==== Entries provided ====

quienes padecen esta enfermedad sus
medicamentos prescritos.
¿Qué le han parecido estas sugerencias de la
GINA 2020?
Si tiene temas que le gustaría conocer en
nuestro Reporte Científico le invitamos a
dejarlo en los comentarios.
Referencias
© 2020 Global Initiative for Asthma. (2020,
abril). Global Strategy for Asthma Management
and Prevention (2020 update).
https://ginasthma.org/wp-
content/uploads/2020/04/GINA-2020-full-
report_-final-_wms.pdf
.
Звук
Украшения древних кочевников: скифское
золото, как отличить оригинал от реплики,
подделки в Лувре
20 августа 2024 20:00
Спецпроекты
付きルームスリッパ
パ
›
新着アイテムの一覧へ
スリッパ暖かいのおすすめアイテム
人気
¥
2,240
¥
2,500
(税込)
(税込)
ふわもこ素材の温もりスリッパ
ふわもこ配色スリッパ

====
==== Entries provided ====

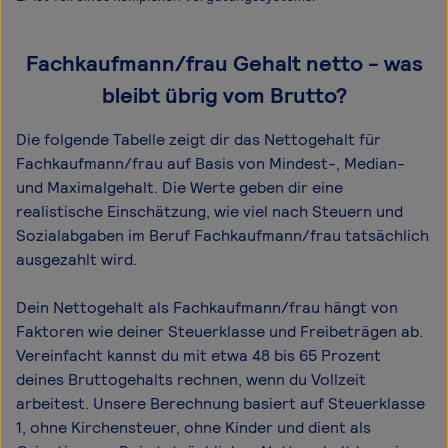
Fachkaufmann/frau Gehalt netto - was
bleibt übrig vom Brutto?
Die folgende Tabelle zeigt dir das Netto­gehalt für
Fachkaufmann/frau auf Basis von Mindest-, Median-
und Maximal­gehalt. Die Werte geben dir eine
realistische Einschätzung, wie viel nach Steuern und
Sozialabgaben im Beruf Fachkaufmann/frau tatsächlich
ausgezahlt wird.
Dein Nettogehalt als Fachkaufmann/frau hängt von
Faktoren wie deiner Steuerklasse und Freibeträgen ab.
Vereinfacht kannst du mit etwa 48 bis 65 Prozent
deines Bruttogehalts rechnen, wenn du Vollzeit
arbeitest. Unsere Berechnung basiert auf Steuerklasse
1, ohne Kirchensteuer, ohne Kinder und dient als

====

Requirement ▸ Taking the records above, retype every line from the one with "Vereinfacht kannst du" down to the one with "1, ohne Kirchensteuer, ohne", exactly and with nothing else.

The answer ▸
Vereinfacht kannst du mit etwa 48 bis 65 Prozent
deines Bruttogehalts rechnen, wenn du Vollzeit
arbeitest. Unsere Berechnung basiert auf Steuerklasse
1, ohne Kirchensteuer, ohne Kinder und dient als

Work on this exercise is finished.